Chinese officials want those pesky reporters to shut up and simply report how good the country is, how fast the economy is growing and what a good idea it is for foreign businesses to invest in China.
However, foreign reporters would not be doing their job if they simply accepted the official line. Businesses investing in China need to know about the forces at work there, whether protests will spiral out of control and if environmental degradation could act as a brake on growth.
After Chinese police and security personnel roughed up the foreign reporters, Western governments were quick in their condemnations. US and EU diplomats, as well as international media groups, called on China to show restraint and allow correspondents to do their job.
China, true to form, missed the point completely.
In a rambling attack on the media, Chinese Ministry of Foreign Affairs spokesperson Jiang Yu (姜瑜) blamed the reporters for the violence, saying they were creating news rather than covering it.
“It’s a busy street [in the Wangfujing District of Beijing] with many people passing along it. There was nothing going on. Whose instructions were the reporters who went there acting on? Who told them to congregate there?” she asked.

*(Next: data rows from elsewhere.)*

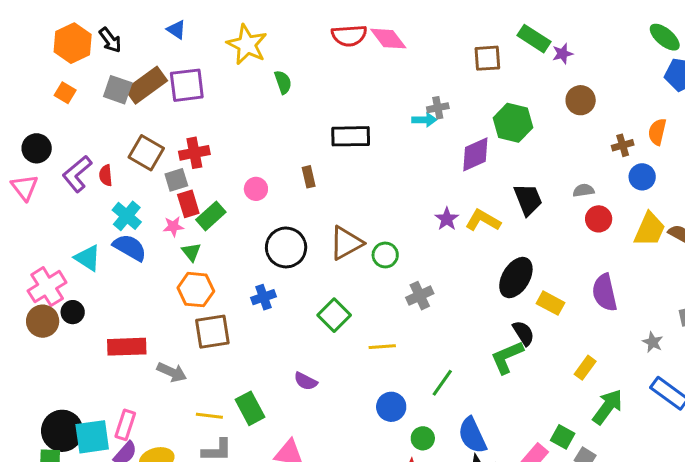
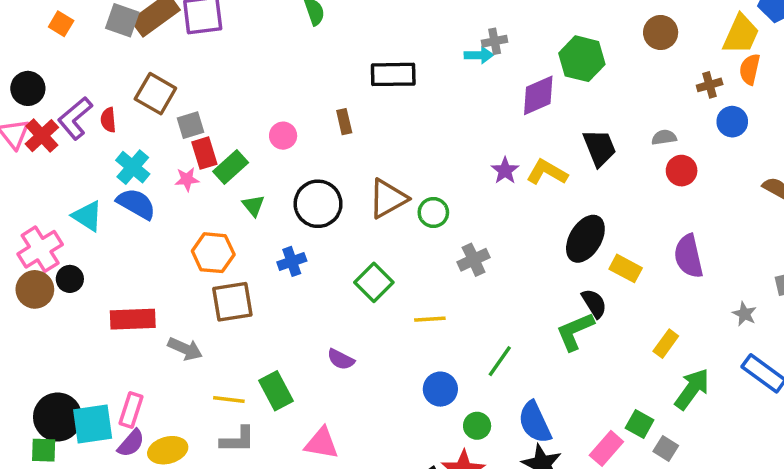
red cross: (194, 153) -> (42, 136), moved, turned -32
yellow trapezoid: (650, 229) -> (741, 34), moved
green triangle: (191, 252) -> (253, 206), moved

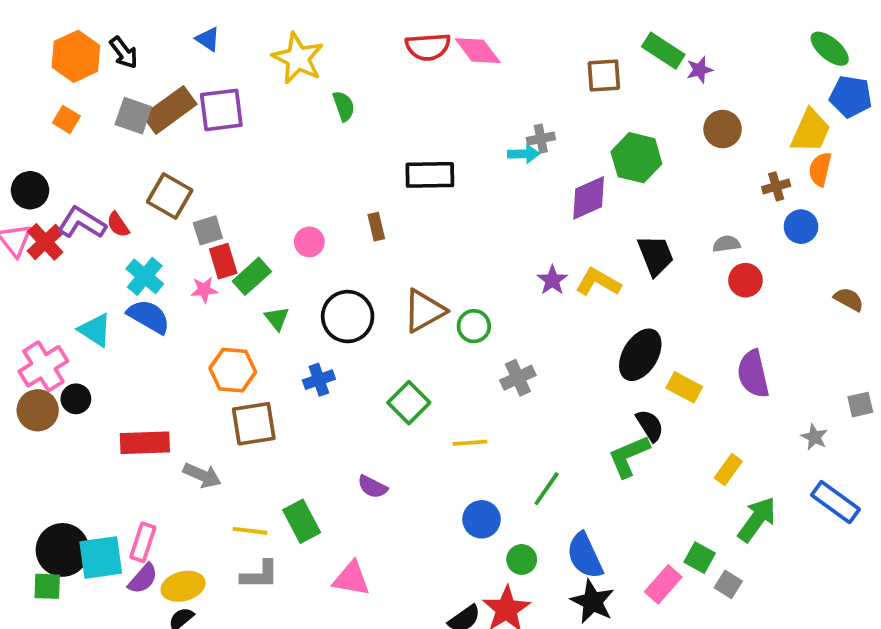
purple L-shape: (75, 118) -> (82, 223), turned 72
red semicircle: (108, 120) -> (118, 225), turned -30

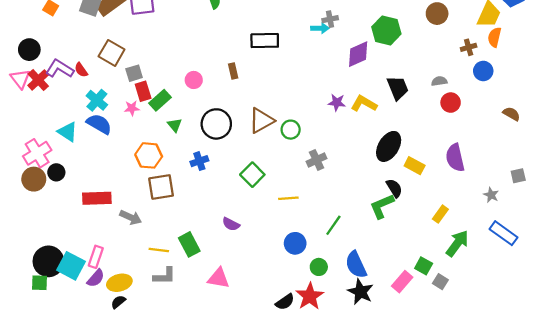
purple star: (552, 280) -> (337, 103), turned -30
cyan square: (101, 558) -> (71, 266), turned 36

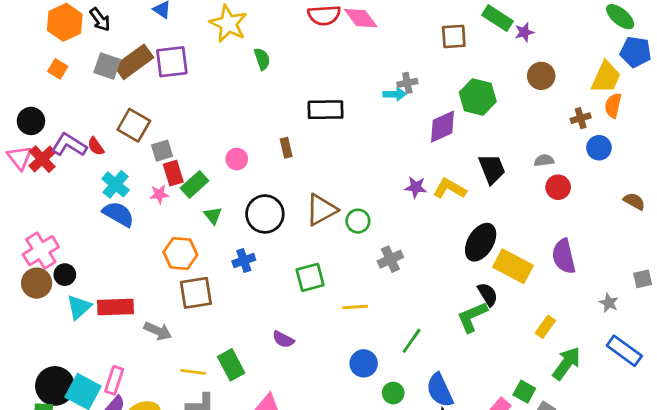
cyan triangle: (68, 132) -> (79, 307), moved, turned 45
yellow rectangle: (415, 166) -> (513, 266), size x1.5
green square: (252, 175) -> (310, 277), turned 30

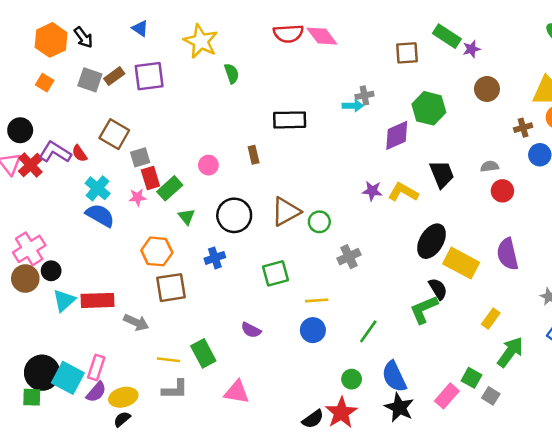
brown rectangle: (134, 62) -> (114, 76), size x0.6
blue circle: (364, 363) -> (313, 330), moved

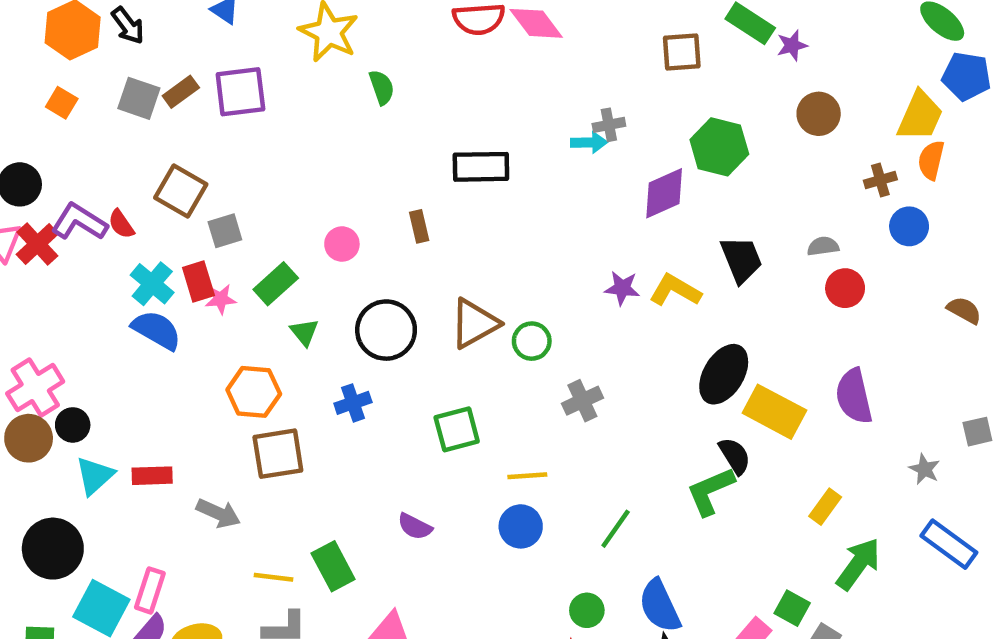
red rectangle: (150, 178) -> (198, 282), moved
red rectangle: (98, 300) -> (152, 476), size x0.7
black circle: (42, 373) -> (53, 549), moved

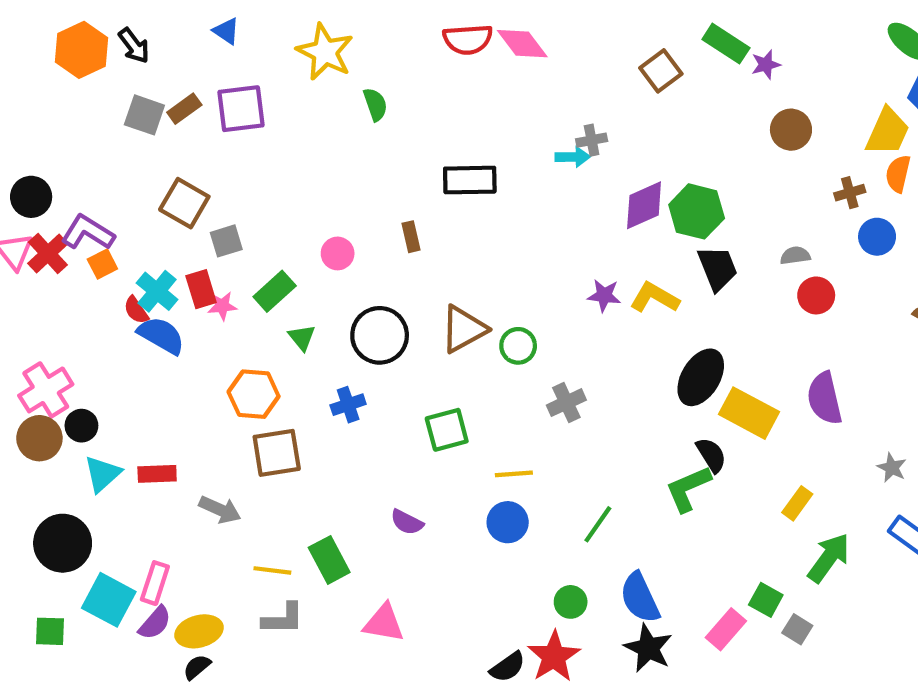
brown square: (682, 52) -> (661, 71), turned -33
orange square: (62, 103) -> (102, 264), moved, turned 32
green hexagon: (719, 147) -> (697, 211), moved
red semicircle: (121, 224) -> (136, 310), moved

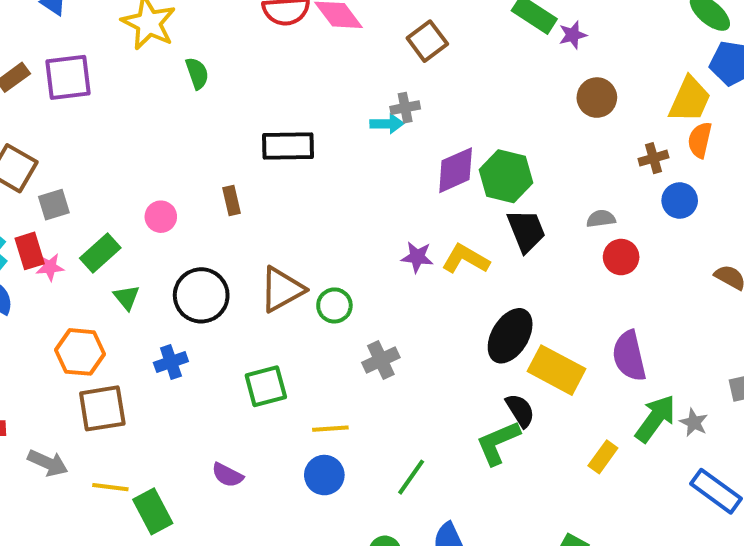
brown square: (661, 71) -> (427, 41), moved
green arrow: (829, 558) -> (655, 419), moved
yellow line: (272, 570) -> (110, 487), moved

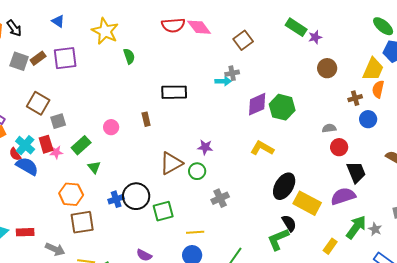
black trapezoid: (526, 231) -> (356, 172), moved
purple star: (417, 257) -> (205, 147), moved
black circle: (201, 295) -> (136, 196), moved
purple semicircle: (629, 356) -> (343, 196), turned 85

The answer is that they were directed there by the same people who called on Beijing to send scores of police — the people who were planning the protest. How did the reporters know that something might happen at that location? The same way the police knew — they read it on the Internet.
In suggesting that the reporters were creating news, Jiang added that the police were simply providing reasonable guidance and the whole ruckus would never have happened if the foreign media had simply done as they were told.
Those sound like the words of a mafia boss: “As long as you pay, I’ll protect you from my thugs.”
Or in China’s case: “As long as you cooperate [report nothing], the police will not beat you.”